In the USA a puzzling series of attacks on the book industry is evidently about to be investigated. A 29-year-old British man from London was arrested on Wednesday when he entered the United States. He works for the Simon & Schuster publishing house and is believed to be responsible for the extensive phishing attacks. Over a period of five years he is said to have come across hundreds of unpublished book manuscripts, explains the US Department of Justice. His goal was to “steal literary ideas, but in the end he wasn’t creative enough to get away with it.” His employer is “shocked and appalled,” quoted the New York Times.
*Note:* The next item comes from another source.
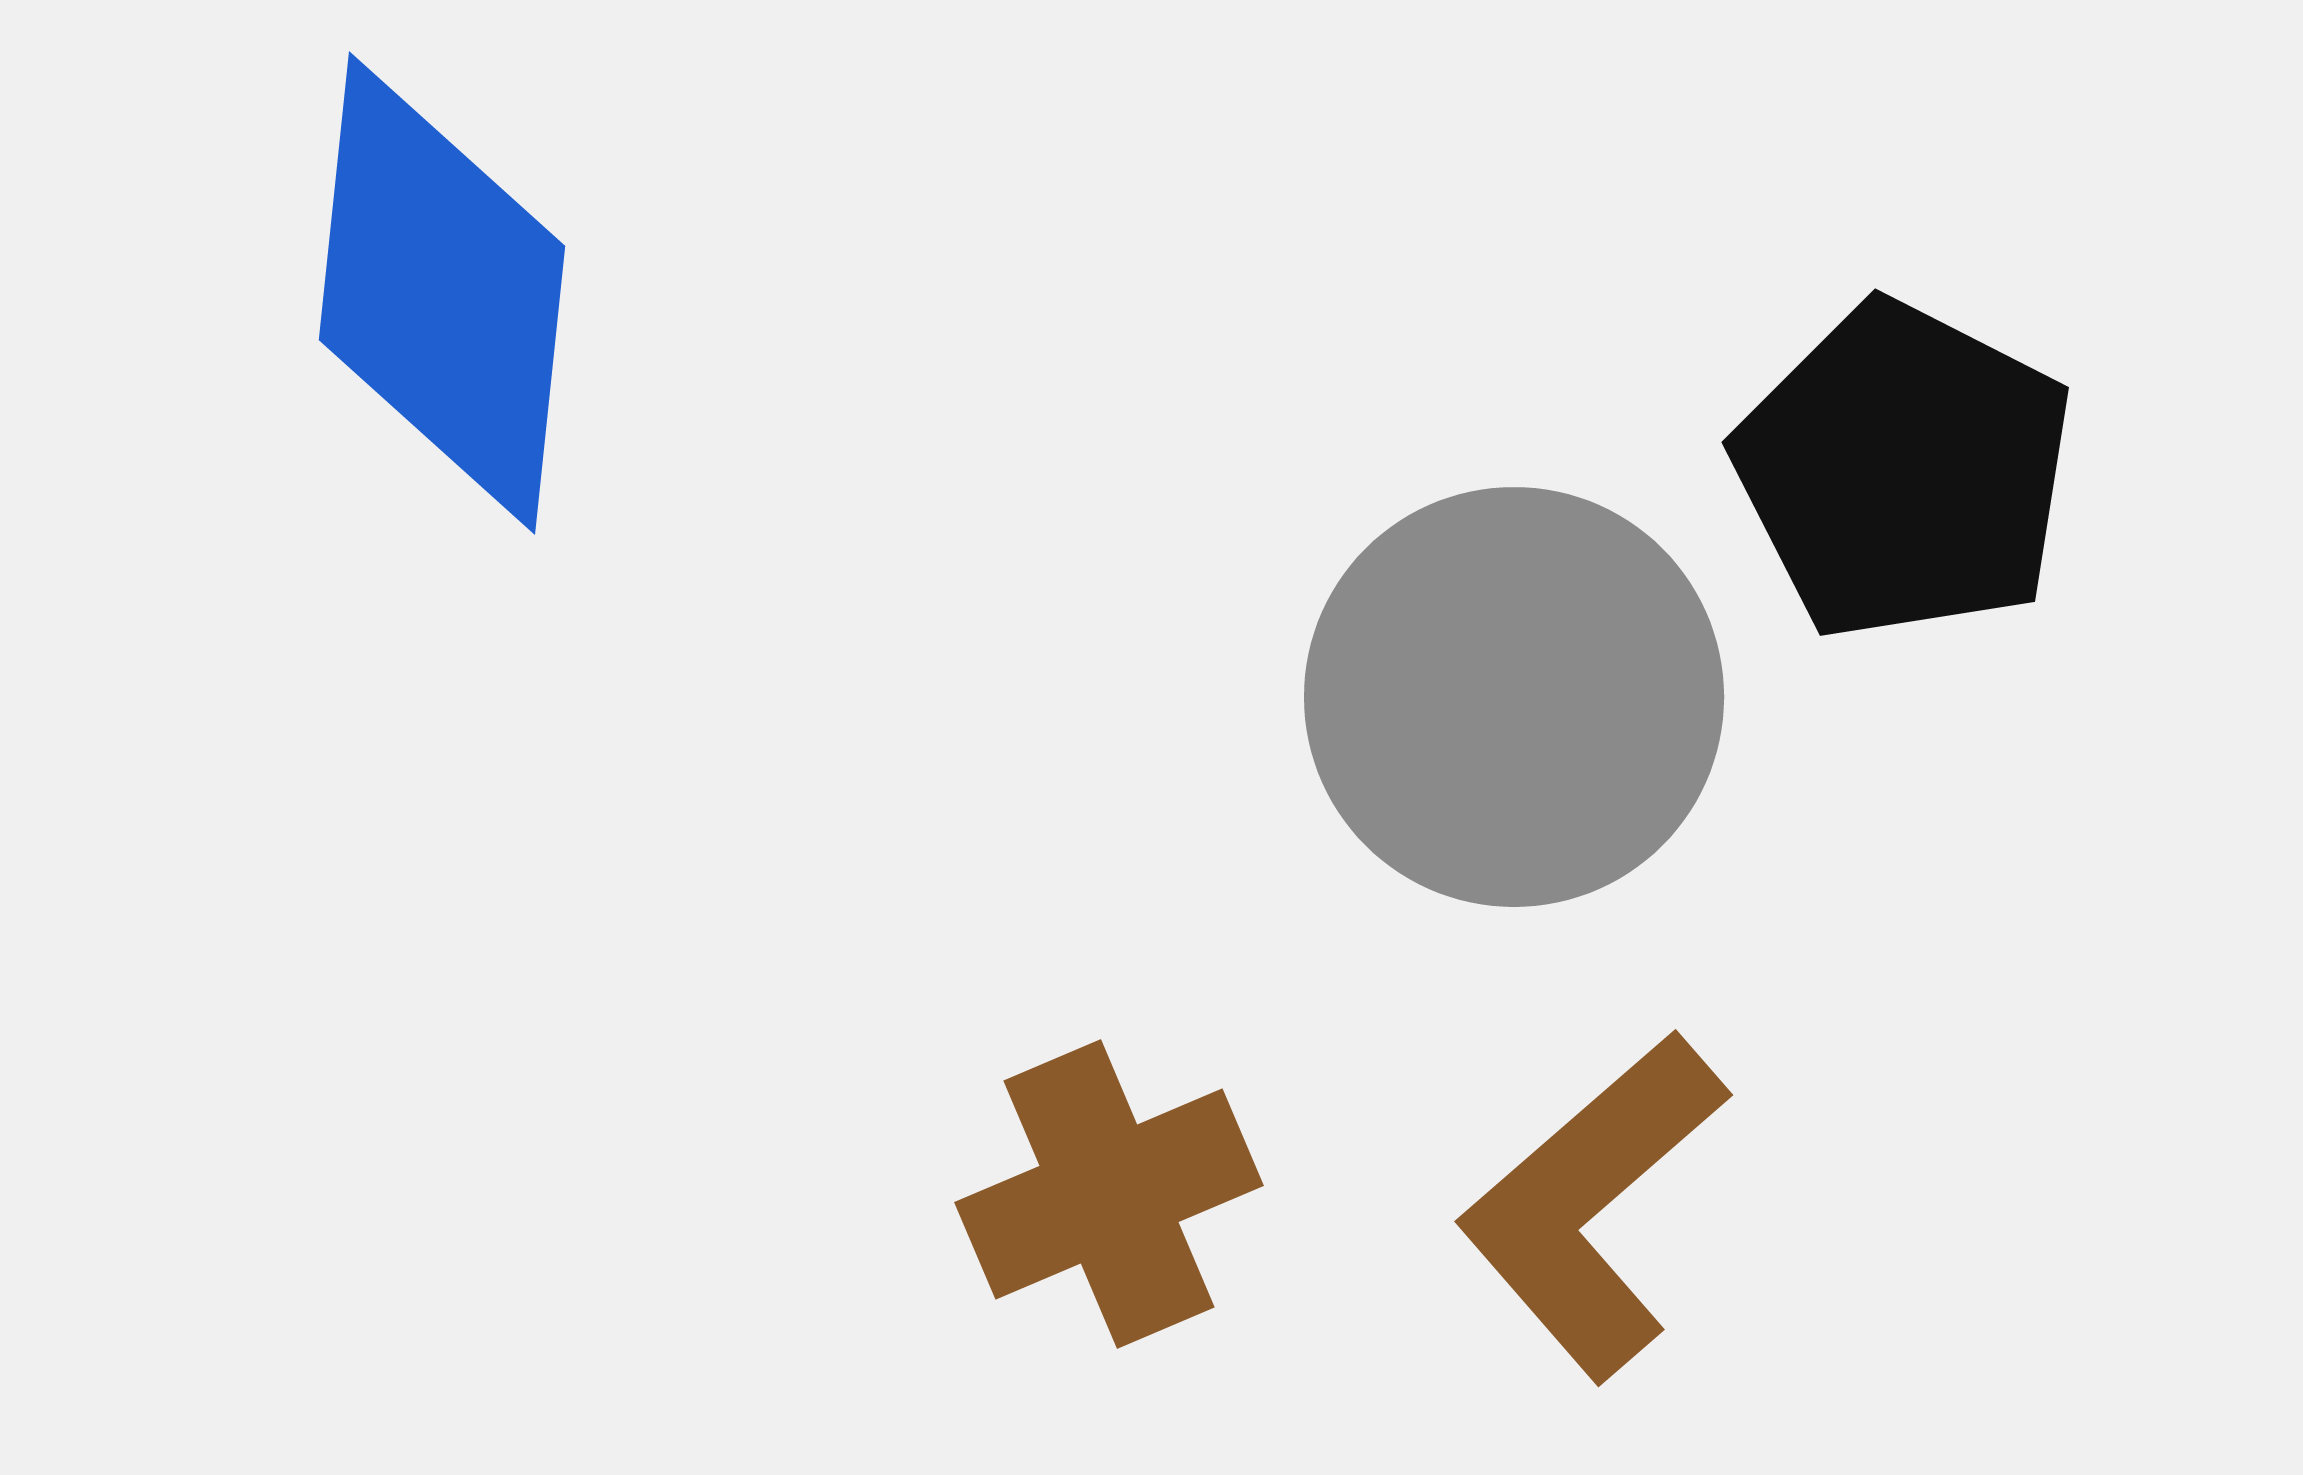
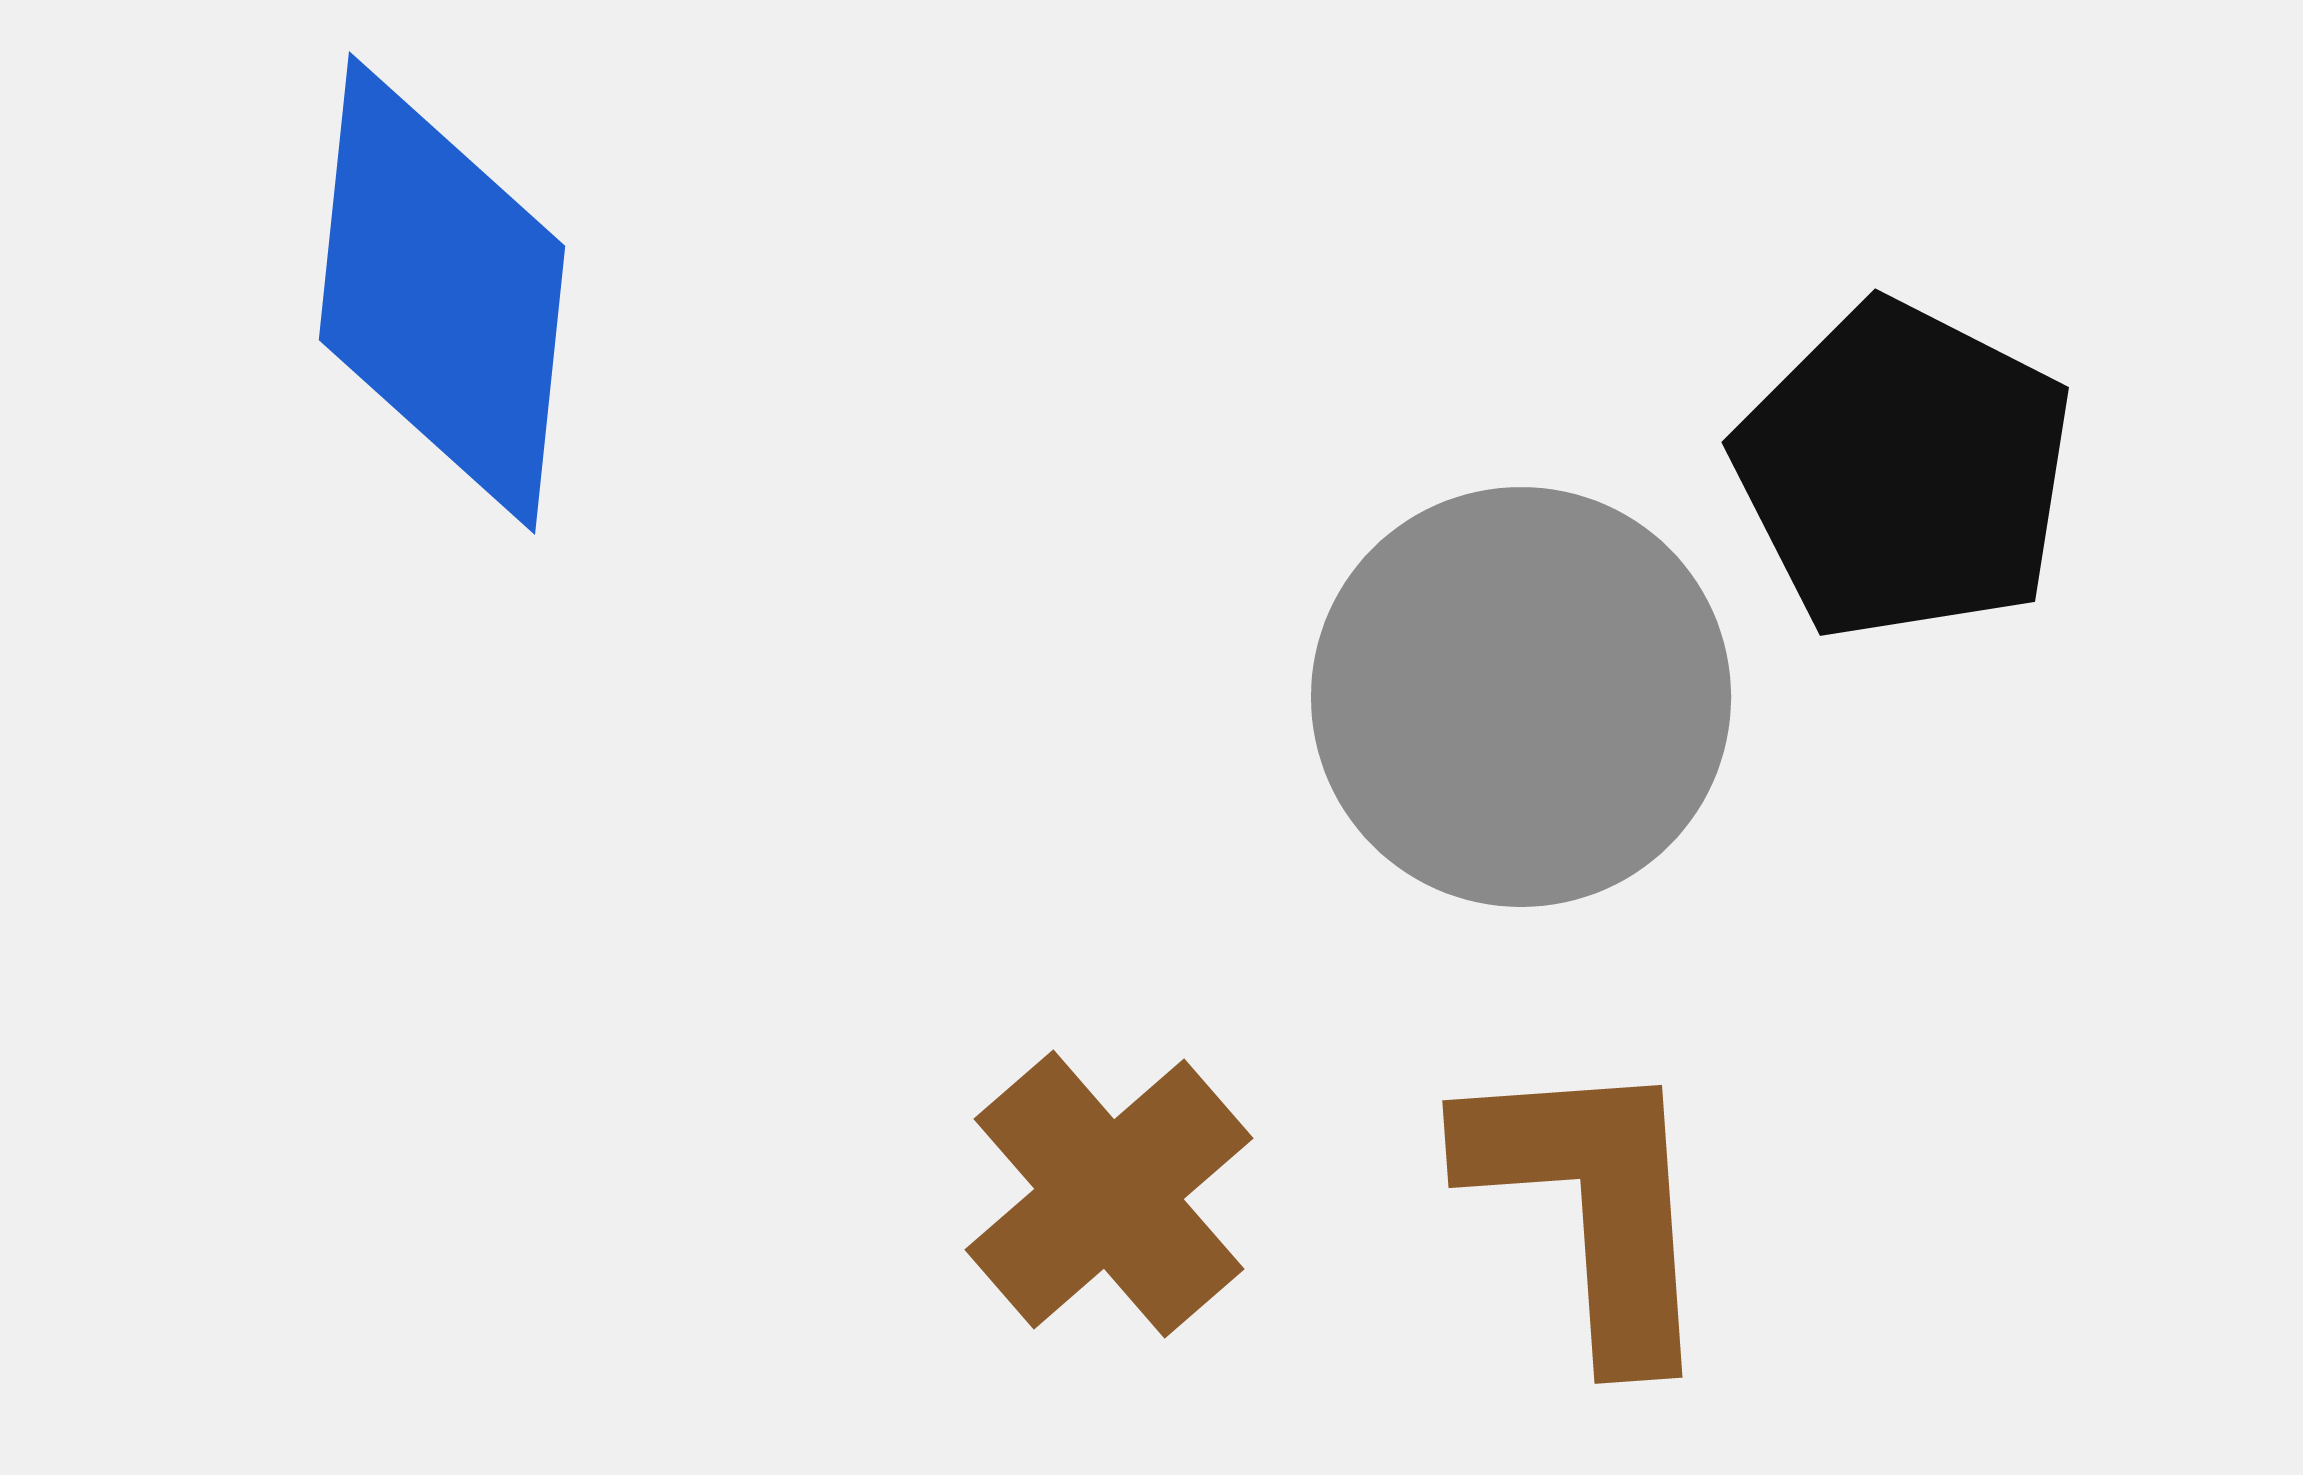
gray circle: moved 7 px right
brown cross: rotated 18 degrees counterclockwise
brown L-shape: rotated 127 degrees clockwise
Details about the attacks became public at the end of 2020, when the New York Times reported that the book industry was puzzled. With extremely well-crafted, false e-mails and immense effort, strangers manage to get manuscripts of unpublished books. The emails would have looked deceptively real and seemed to come from an editor, for example. Technical terms and abbreviations from the industry are also included in the texts and thus complete the deception.

In the Notice from the US Department of Justice it is now said that the suspect is said to have registered more than 160 Internet domains that were specifically designed to be confused with real ones – for example “penguinrando”rnhouse.com “instead of” penguinrandomhouse.com “. They were then used for e-mails. In some cases, he also made complete copies of Internet pages, referred target persons to them and accessed login information.

Read Also   Autodiscover: Exchange protocol leaks Windows login data into the public network

According to the New York Times World-famous authors such as Margaret Atwood and Ethan Hawke were affected by the attacks as much as those who had not yet published a work. None of the works seemed to end up on the Darknet, and no financial value at all seemed conceivable for titles by unknown authors. It had been speculated that it was about information related to the works – for example because a lot of money can be made from selling rights for film adaptations.

According to law enforcement agencies, that was apparently not the motive. In view of the immense effort that the suspect seems to have put in for years, doubts remain about the attempt to explain “theft of literary ideas”. The man now faces years of imprisonment if the allegations of post and telecommunications fraud and serious identity theft are proven.